■ **Dataset records**
============================================================

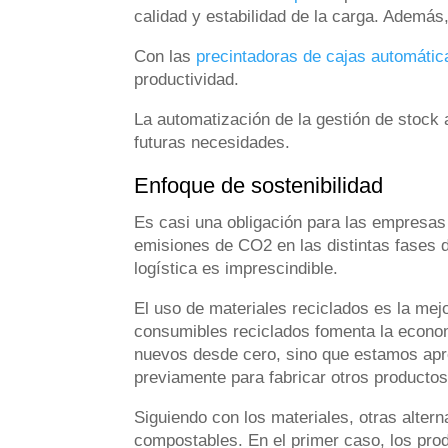
calidad y estabilidad de la carga. Además, 
Con las
precintadoras de cajas automátic
productividad.
La automatización de la gestión de stock a
futuras necesidades.
Enfoque de sostenibilidad
Es casi una obligación para las empresas c
emisiones de CO2 en las distintas fases d
logística es imprescindible.
El uso de materiales reciclados es la mej
consumibles reciclados fomenta la economí
nuevos desde cero, sino que estamos apr
previamente para fabricar otros producto
Siguiendo con los materiales, otras alter
compostables. En el primer caso, los pro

============================================================

■ **To do**
Tell how many lines of the data above hold the string "materiales". Give only the number.

■ **Exercise result**
2